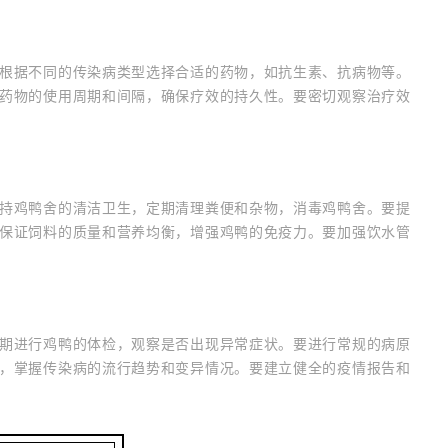
根据不同的传染病类型选择合适的药物，如抗生素、抗病物等。
药物的使用周期和间隔，确保疗效的持久性。要密切观察治疗效
持鸡鸭舍的清洁卫生，定期清理粪便和杂物，消毒鸡鸭舍。要提
保证饲料的质量和营养均衡，增强鸡鸭的免疫力。要加强饮水管
期进行鸡鸭的体检，观察是否出现异常症状。要进行常规的病原
，掌握传染病的流行趋势和变异情况。要建立健全的疫情报告和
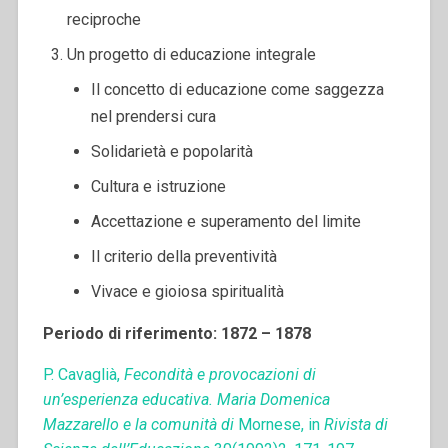
reciproche
Un progetto di educazione integrale
Il concetto di educazione come saggezza
nel prendersi cura
Solidarietà e popolarità
Cultura e istruzione
Accettazione e superamento del limite
Il criterio della preventività
Vivace e gioiosa spiritualità
Periodo di riferimento: 1872 – 1878
P. Cavaglià,
Fecondità e provocazioni di
un’esperienza educativa. Maria Domenica
Mazzarello e la comunità di
Mornese, in
Rivista di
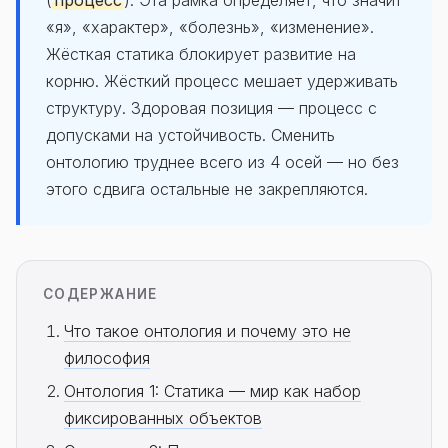
(
процесс
). Эта рамка определяет, что значит
«я», «характер», «болезнь», «изменение».
Жёсткая статика блокирует развитие на
корню. Жёсткий процесс мешает удерживать
структуру. Здоровая позиция — процесс с
допусками на устойчивость. Сменить
онтологию труднее всего из 4 осей — но без
этого сдвига остальные не закрепляются.
СОДЕРЖАНИЕ
Что такое онтология и почему это не
философия
Онтология 1: Статика — мир как набор
фиксированных объектов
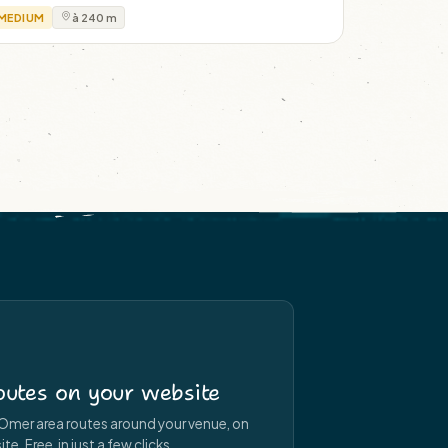
MEDIUM
à 240 m
utes on your website
Omer area routes around your venue, on
e. Free, in just a few clicks.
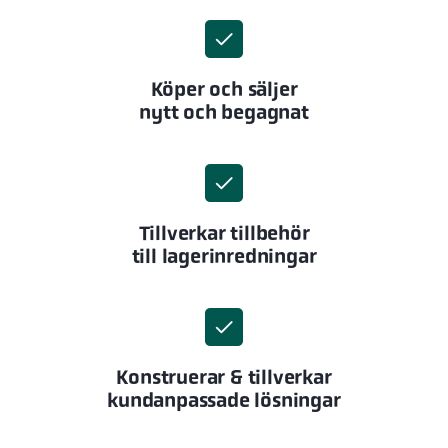
Köper och säljer
nytt och begagnat
Tillverkar tillbehör
till lagerinredningar
Konstruerar & tillverkar
kundanpassade lösningar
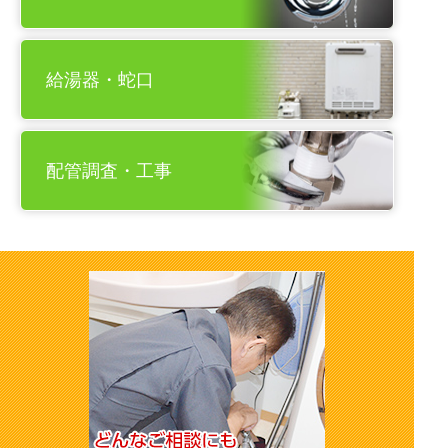
給湯器・蛇口
配管調査・工事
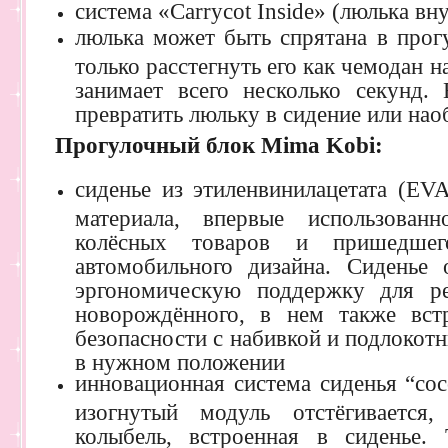
система «Carrycot Inside» (люлька вн
люлька может быть спрятана в прог
только расстегнуть его как чемодан 
занимает всего несколько секунд
превратить люльку в сидение или нао
Прогулочный блок
Mima Kobi
:
сиденье из этиленвинилацетата (EV
материала, впервые использован
колёсных товаров и пришедше
автомобильного дизайна. Сиденье
эргономическую поддержку для р
новорождённого, в нем также вст
безопасности с набивкой и подлокот
в нужном положении
инновационная система сиденья “co
изогнутый модуль отстёгивается
колыбель, встроенная в сиденье.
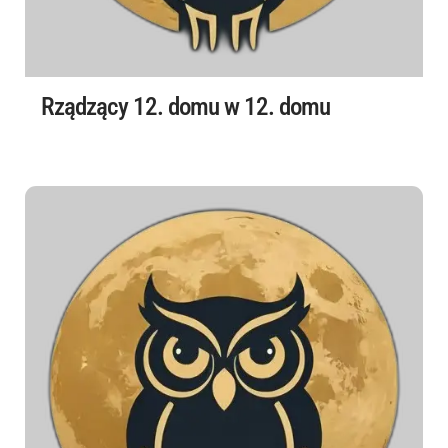
Rządzący 12. domu w 12. domu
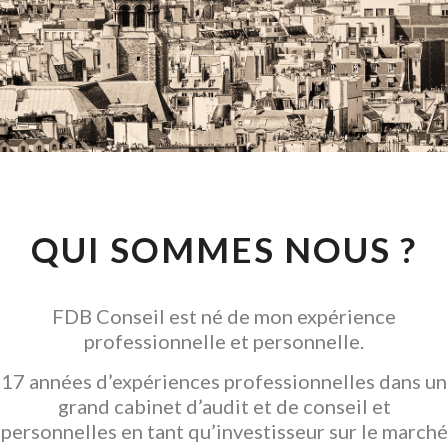
CONSEIL EN
INVESTISSEMENT
LOCATIF
GARANTIR L' ACQUISITION
QUI SOMMES NOUS ?
FDB Conseil est né de mon expérience
professionnelle et personnelle.
17 années d’expériences professionnelles dans un
grand cabinet d’audit et de conseil et
personnelles en tant qu’investisseur sur le marché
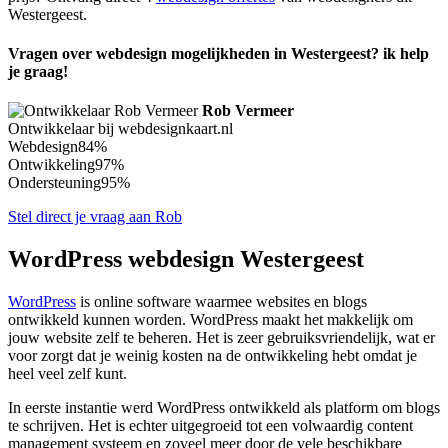
Westergeest.
Vragen over webdesign mogelijkheden in Westergeest? ik help
je graag!
Rob Vermeer
Ontwikkelaar bij webdesignkaart.nl
Webdesign
84%
Ontwikkeling
97%
Ondersteuning
95%
Stel direct je vraag aan Rob
WordPress webdesign Westergeest
WordPress
is online software waarmee websites en blogs
ontwikkeld kunnen worden. WordPress maakt het makkelijk om
jouw website zelf te beheren. Het is zeer gebruiksvriendelijk, wat er
voor zorgt dat je weinig kosten na de ontwikkeling hebt omdat je
heel veel zelf kunt.
In eerste instantie werd WordPress ontwikkeld als platform om blogs
te schrijven. Het is echter uitgegroeid tot een volwaardig content
management systeem en zoveel meer door de vele beschikbare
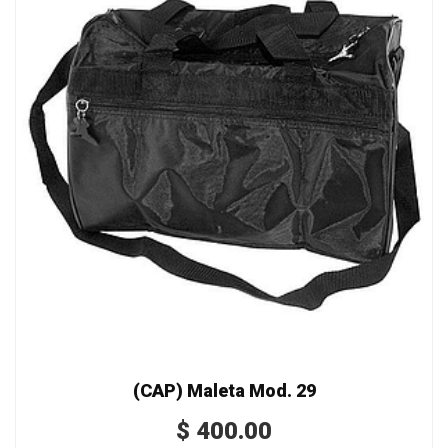
(CAP) Maleta Mod. 29
$
400.00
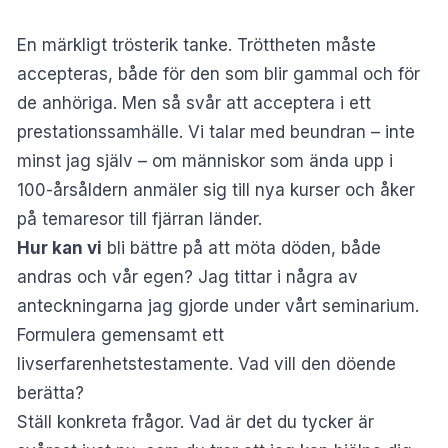
En märkligt trösterik tanke. Tröttheten måste
accepteras, både för den som blir gammal och för
de anhöriga. Men så svår att acceptera i ett
prestationssamhälle. Vi talar med beundran – inte
minst jag själv – om människor som ända upp i
100-årsåldern anmäler sig till nya kurser och åker
på temaresor till fjärran länder.
Hur kan vi
bli bättre på att möta döden, både
andras och vår egen? Jag tittar i några av
anteckningarna jag gjorde under vårt seminarium.
Formulera gemensamt ett
livserfarenhetstestamente. Vad vill den döende
berätta?
Ställ konkreta frågor. Vad är det du tycker är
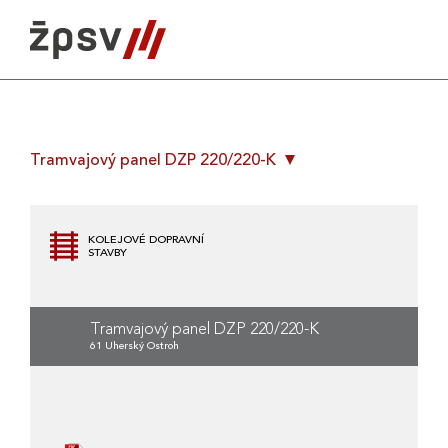
Skip
to
content
Tramvajový panel DZP 220/220-K
KOLEJOVÉ DOPRAVNÍ
STAVBY
Tramvajový panel DZP 220/220-K
61 Uherský Ostroh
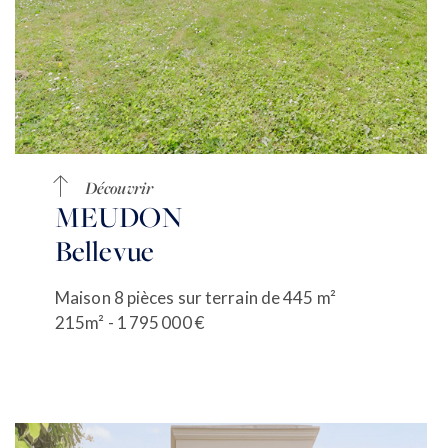
Découvrir
MEUDON
Bellevue
Maison 8 pièces sur terrain de 445 m²
215m² - 1 795 000 €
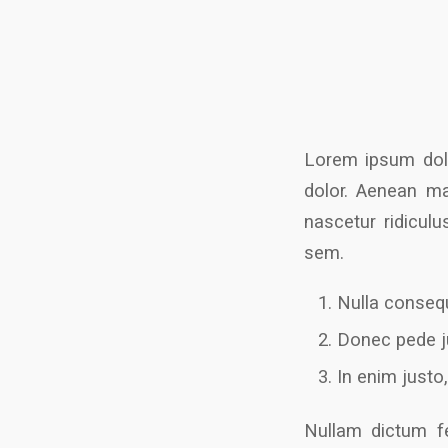
Lorem ipsum dolo
dolor. Aenean ma
nascetur ridiculu
sem.
Nulla conseq
Donec pede jus
In enim justo,
Nullam dictum fe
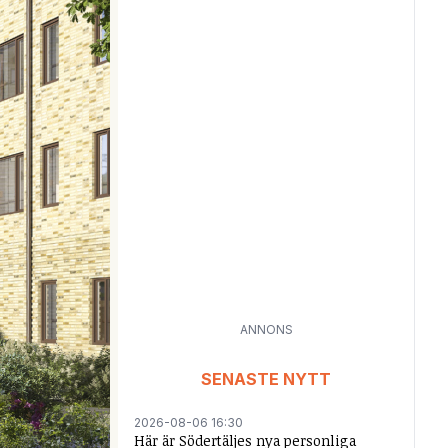
ANNONS
SENASTE NYTT
2026-08-06 16:30
Här är Södertäljes nya personliga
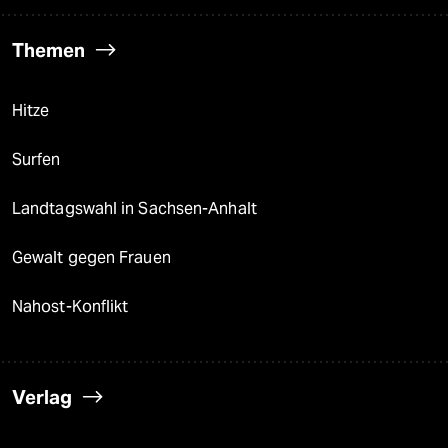
Themen
Hitze
Surfen
Landtagswahl in Sachsen-Anhalt
Gewalt gegen Frauen
Nahost-Konflikt
Verlag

HOW TO COMPLETE THIS TASK: Omitting all pictures, reproduce the records above in their entirety.

WRITTEN SOLUTION:
根据不同的传染病类型选择合适的药物，如抗生素、抗病物等。
药物的使用周期和间隔，确保疗效的持久性。要密切观察治疗效
持鸡鸭舍的清洁卫生，定期清理粪便和杂物，消毒鸡鸭舍。要提
保证饲料的质量和营养均衡，增强鸡鸭的免疫力。要加强饮水管
期进行鸡鸭的体检，观察是否出现异常症状。要进行常规的病原
，掌握传染病的流行趋势和变异情况。要建立健全的疫情报告和
reciproche
Un progetto di educazione integrale
Il concetto di educazione come saggezza
nel prendersi cura
Solidarietà e popolarità
Cultura e istruzione
Accettazione e superamento del limite
Il criterio della preventività
Vivace e gioiosa spiritualità
Periodo di riferimento: 1872 – 1878
P. Cavaglià,
Fecondità e provocazioni di
un’esperienza educativa. Maria Domenica
Mazzarello e la comunità di
Mornese, in
Rivista di
(
процесс
). Эта рамка определяет, что значит
«я», «характер», «болезнь», «изменение».
Жёсткая статика блокирует развитие на
корню. Жёсткий процесс мешает удерживать
структуру. Здоровая позиция — процесс с
допусками на устойчивость. Сменить
онтологию труднее всего из 4 осей — но без
этого сдвига остальные не закрепляются.
СОДЕРЖАНИЕ
Что такое онтология и почему это не
философия
Онтология 1: Статика — мир как набор
фиксированных объектов
MEDIUM
à 240 m
utes on your website
Omer area routes around your venue, on
e. Free, in just a few clicks.
Köper och säljer
nytt och begagnat
Tillverkar tillbehör
till lagerinredningar
Konstruerar & tillverkar
kundanpassade lösningar
給湯器・蛇口
配管調査・工事
система «Carrycot Inside» (люлька вн
люлька может быть спрятана в прог
только расстегнуть его как чемодан 
занимает всего несколько секунд
превратить люльку в сидение или нао
Прогулочный блок
Mima Kobi
:
сиденье из этиленвинилацетата (EV
материала, впервые использован
колёсных товаров и пришедше
автомобильного дизайна. Сиденье
эргономическую поддержку для р
новорождённого, в нем также вст
безопасности с набивкой и подлокот
в нужном положении
инновационная система сиденья “co
изогнутый модуль отстёгивается
колыбель, встроенная в сиденье.
Rządzący 12. domu w 12. domu
CONSEIL EN
INVESTISSEMENT
LOCATIF
GARANTIR L' ACQUISITION
QUI SOMMES NOUS ?
FDB Conseil est né de mon expérience
professionnelle et personnelle.
17 années d’expériences professionnelles dans un
grand cabinet d’audit et de conseil et
personnelles en tant qu’investisseur sur le marché
Westergeest.
Vragen over webdesign mogelijkheden in Westergeest? ik help
je graag!
Rob Vermeer
Ontwikkelaar bij webdesignkaart.nl
Webdesign
84%
Ontwikkeling
97%
Ondersteuning
95%
Stel direct je vraag aan Rob
WordPress webdesign Westergeest
WordPress
is online software waarmee websites en blogs
ontwikkeld kunnen worden. WordPress maakt het makkelijk om
jouw website zelf te beheren. Het is zeer gebruiksvriendelijk, wat er
voor zorgt dat je weinig kosten na de ontwikkeling hebt omdat je
heel veel zelf kunt.
In eerste instantie werd WordPress ontwikkeld als platform om blogs
te schrijven. Het is echter uitgegroeid tot een volwaardig content
management systeem en zoveel meer door de vele beschikbare
(CAP) Maleta Mod. 29
$
400.00
En märkligt trösterik tanke. Tröttheten måste
accepteras, både för den som blir gammal och för
de anhöriga. Men så svår att acceptera i ett
prestationssamhälle. Vi talar med beundran – inte
minst jag själv – om människor som ända upp i
100-årsåldern anmäler sig till nya kurser och åker
på temaresor till fjärran länder.
Hur kan vi
bli bättre på att möta döden, både
andras och vår egen? Jag tittar i några av
anteckningarna jag gjorde under vårt seminarium.
Formulera gemensamt ett
livserfarenhetstestamente. Vad vill den döende
berätta?
Ställ konkreta frågor. Vad är det du tycker är
Skip
to
content
Tramvajový panel DZP 220/220-K
KOLEJOVÉ DOPRAVNÍ
STAVBY
Tramvajový panel DZP 220/220-K
61 Uherský Ostroh
Découvrir
MEUDON
Bellevue
Maison 8 pièces sur terrain de 445 m²
215m² - 1 795 000 €
Lorem ipsum dolo
dolor. Aenean ma
nascetur ridiculu
sem.
Nulla conseq
Donec pede jus
In enim justo,
Nullam dictum fe
ANNONS
SENASTE NYTT
2026-08-06 16:30
Här är Södertäljes nya personliga
Themen
Hitze
Surfen
Landtagswahl in Sachsen-Anhalt
Gewalt gegen Frauen
Nahost-Konflikt
Verlag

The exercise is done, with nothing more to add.